GIVEN DATA section start

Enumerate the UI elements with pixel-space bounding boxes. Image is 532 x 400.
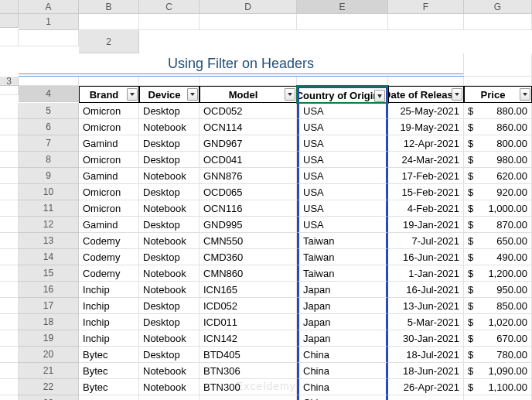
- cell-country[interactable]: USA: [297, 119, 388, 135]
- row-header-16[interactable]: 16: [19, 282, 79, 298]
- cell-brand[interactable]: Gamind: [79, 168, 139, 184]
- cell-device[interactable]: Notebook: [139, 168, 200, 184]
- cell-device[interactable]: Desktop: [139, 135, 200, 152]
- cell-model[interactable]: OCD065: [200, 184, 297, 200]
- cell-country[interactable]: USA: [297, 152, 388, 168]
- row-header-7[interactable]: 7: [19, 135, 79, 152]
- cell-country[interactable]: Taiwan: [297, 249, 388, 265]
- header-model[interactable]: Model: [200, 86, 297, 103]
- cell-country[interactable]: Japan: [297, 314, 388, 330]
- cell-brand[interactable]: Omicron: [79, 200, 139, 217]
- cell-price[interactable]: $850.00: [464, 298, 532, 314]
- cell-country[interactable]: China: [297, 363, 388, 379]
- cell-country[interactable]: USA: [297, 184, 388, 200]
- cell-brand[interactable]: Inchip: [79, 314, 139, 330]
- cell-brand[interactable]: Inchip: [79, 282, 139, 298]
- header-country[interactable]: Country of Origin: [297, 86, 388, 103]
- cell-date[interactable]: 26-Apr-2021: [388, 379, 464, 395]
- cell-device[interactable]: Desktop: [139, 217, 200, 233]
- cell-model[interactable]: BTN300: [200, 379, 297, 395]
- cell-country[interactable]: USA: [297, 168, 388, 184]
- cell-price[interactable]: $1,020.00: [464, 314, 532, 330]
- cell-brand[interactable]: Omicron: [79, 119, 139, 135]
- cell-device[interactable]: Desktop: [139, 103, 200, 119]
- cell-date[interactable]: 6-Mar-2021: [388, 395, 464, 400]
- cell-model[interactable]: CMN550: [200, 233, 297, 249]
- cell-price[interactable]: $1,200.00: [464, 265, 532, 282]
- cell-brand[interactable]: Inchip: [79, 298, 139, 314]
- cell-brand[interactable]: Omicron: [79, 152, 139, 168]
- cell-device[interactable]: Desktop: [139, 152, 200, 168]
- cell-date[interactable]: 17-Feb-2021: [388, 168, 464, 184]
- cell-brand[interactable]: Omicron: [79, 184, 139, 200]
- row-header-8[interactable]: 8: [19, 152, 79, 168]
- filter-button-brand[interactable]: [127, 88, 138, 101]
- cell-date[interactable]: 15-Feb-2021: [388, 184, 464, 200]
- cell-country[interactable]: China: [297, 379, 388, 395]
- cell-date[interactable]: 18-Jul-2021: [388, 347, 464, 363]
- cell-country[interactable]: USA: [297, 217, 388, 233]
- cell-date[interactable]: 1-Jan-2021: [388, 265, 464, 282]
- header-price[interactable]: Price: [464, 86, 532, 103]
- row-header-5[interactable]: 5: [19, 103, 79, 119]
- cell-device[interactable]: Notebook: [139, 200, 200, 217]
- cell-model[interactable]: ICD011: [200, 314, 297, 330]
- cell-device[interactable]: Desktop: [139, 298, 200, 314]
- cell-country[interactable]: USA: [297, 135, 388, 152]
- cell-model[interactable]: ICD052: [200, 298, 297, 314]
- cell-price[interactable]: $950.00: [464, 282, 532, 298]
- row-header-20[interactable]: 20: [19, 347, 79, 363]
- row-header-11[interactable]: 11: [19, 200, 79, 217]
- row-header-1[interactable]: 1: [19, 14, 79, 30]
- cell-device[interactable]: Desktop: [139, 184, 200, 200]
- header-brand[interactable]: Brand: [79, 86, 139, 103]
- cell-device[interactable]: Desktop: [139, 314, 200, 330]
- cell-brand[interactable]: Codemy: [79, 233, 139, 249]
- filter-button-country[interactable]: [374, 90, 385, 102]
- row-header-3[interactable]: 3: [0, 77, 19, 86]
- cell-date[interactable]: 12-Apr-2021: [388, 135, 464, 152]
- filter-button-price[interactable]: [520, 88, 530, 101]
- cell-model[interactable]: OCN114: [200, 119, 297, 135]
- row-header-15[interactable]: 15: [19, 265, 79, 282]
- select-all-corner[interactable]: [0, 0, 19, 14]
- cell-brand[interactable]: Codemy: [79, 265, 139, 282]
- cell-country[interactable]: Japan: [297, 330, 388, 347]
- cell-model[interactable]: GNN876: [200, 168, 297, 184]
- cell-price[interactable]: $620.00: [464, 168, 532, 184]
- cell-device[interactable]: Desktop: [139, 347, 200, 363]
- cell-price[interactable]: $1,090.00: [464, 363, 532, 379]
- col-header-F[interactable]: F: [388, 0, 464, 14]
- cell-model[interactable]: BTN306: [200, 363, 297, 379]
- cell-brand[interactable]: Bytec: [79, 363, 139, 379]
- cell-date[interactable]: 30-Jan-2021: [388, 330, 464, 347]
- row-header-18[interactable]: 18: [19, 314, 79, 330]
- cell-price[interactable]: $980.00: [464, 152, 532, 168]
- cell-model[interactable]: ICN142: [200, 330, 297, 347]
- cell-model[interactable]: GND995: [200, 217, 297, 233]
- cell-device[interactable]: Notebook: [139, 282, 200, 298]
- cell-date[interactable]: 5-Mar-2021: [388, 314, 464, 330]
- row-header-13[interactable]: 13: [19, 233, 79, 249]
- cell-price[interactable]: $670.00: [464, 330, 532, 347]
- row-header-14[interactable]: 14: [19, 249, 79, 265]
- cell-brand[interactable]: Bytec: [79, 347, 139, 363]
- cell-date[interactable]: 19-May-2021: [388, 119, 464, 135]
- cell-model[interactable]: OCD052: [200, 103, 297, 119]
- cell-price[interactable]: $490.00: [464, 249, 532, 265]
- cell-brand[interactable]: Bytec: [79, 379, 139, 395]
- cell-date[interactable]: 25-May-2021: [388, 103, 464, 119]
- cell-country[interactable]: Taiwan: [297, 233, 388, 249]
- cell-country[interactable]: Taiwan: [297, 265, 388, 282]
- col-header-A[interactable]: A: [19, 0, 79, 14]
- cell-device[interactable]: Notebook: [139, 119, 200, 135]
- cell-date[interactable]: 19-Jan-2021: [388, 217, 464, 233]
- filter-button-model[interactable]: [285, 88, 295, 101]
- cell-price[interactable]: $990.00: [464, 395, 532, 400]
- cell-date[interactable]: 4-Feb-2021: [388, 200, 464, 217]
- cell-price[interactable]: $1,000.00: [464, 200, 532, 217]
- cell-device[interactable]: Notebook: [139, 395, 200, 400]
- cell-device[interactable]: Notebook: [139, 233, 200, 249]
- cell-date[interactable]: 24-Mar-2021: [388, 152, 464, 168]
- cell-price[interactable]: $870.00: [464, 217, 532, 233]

GIVEN DATA section end
GIVEN DATA section start

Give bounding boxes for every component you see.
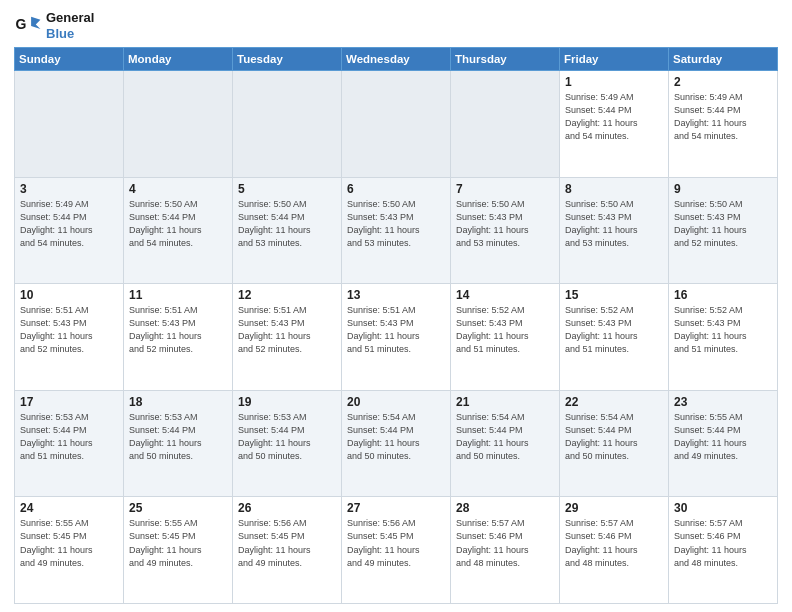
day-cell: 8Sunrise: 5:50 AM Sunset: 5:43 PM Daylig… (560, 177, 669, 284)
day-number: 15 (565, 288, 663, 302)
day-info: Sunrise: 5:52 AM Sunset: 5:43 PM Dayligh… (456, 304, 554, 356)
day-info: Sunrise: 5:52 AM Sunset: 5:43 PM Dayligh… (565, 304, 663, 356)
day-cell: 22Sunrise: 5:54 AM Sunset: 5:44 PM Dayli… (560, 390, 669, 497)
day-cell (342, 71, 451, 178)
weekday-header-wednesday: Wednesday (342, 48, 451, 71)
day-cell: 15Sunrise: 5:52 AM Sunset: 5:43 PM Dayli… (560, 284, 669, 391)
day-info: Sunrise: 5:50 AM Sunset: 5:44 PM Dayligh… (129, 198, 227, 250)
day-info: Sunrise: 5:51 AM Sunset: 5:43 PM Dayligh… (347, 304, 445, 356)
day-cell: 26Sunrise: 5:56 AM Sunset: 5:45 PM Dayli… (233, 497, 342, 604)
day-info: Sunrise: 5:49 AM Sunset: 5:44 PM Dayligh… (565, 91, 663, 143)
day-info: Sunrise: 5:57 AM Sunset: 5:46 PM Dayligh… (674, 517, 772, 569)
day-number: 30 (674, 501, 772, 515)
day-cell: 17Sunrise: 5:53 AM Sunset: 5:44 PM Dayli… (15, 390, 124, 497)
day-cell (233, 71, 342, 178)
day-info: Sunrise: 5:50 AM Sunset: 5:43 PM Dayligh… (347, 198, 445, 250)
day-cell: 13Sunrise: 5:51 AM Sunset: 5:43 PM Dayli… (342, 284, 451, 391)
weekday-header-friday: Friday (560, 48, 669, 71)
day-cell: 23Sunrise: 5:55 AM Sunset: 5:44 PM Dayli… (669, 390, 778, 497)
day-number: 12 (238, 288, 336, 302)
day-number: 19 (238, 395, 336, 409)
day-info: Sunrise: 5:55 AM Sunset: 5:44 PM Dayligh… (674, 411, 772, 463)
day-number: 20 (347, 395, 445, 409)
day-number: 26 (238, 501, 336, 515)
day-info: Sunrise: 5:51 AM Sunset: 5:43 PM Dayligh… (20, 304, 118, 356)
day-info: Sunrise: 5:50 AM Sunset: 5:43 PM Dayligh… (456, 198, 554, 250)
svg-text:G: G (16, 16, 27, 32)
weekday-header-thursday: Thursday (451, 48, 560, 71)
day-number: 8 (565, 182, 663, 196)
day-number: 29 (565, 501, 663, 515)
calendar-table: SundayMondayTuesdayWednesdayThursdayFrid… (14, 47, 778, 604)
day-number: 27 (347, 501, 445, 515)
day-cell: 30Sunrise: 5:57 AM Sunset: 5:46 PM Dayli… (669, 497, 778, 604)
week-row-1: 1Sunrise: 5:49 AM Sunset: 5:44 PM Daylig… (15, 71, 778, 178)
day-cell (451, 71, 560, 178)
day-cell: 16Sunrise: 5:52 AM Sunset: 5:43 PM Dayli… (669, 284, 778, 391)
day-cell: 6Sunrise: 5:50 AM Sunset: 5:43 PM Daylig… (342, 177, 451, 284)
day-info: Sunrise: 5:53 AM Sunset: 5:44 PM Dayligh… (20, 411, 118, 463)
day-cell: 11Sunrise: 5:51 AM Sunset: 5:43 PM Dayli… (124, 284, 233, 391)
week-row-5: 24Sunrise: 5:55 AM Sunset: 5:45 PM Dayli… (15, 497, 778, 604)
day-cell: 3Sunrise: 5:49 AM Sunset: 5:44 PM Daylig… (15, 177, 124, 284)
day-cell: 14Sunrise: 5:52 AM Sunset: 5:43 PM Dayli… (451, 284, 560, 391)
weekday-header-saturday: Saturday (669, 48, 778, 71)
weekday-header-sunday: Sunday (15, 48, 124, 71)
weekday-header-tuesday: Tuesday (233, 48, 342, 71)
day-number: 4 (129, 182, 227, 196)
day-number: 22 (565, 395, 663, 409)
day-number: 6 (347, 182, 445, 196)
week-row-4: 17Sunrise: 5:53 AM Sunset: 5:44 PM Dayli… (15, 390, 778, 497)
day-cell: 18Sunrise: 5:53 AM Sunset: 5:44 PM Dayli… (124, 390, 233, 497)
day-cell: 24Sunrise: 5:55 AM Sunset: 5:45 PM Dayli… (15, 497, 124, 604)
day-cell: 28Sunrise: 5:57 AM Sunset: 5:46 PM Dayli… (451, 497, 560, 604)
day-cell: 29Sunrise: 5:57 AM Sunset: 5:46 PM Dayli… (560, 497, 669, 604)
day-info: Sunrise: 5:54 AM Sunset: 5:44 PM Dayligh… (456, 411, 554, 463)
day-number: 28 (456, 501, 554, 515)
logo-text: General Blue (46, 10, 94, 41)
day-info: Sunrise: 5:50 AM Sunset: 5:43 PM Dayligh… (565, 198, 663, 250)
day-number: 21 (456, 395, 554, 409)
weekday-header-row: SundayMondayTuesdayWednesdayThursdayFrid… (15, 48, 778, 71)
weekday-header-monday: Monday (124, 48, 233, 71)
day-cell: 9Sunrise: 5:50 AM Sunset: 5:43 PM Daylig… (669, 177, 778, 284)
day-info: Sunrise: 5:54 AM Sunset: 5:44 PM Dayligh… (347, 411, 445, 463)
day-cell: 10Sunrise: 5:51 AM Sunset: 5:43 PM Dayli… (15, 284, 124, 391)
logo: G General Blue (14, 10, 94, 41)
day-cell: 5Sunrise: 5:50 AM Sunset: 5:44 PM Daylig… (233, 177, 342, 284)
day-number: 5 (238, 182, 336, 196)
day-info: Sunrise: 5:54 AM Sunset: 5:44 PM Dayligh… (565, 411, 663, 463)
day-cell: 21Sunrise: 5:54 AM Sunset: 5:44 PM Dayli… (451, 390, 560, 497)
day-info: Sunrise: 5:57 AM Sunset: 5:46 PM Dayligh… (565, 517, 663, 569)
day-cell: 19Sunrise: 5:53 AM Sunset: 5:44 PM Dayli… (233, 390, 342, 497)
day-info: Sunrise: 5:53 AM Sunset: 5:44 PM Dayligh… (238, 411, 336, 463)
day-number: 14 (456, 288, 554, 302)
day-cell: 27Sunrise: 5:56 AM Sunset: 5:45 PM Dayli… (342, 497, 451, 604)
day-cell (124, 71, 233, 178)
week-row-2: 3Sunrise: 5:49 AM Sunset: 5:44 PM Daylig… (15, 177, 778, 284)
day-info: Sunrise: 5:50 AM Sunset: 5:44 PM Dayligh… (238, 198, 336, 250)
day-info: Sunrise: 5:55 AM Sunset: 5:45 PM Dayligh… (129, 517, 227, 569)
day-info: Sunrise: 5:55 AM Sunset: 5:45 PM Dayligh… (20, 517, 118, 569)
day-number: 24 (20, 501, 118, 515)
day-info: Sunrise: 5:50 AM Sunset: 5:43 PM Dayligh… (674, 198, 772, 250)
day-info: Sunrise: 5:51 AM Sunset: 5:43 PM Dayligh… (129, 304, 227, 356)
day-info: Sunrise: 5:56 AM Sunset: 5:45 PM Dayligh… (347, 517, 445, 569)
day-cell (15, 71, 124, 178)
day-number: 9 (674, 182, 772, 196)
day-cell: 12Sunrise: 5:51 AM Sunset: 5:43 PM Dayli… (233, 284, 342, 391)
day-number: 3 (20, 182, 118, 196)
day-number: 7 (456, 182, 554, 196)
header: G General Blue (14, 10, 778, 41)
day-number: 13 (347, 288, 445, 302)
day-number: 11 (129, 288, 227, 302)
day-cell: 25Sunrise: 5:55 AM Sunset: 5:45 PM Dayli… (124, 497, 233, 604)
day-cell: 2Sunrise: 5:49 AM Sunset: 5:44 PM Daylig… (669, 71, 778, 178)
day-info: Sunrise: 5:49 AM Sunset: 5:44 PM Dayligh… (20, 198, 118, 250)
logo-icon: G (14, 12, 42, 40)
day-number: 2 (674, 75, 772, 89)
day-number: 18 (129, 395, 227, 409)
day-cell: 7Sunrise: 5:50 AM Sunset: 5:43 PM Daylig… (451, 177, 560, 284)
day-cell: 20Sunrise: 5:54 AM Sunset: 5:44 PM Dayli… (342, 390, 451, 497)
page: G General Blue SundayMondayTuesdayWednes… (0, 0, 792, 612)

GIVEN DATA section end

▶ _REQUIREMENT_
A complete answer gives every line of the records holding "Taiwan".

▶ _WRITTEN ANSWER_
- cell-country[interactable]: Taiwan: [297, 249, 388, 265]
- cell-country[interactable]: Taiwan: [297, 233, 388, 249]
- cell-country[interactable]: Taiwan: [297, 265, 388, 282]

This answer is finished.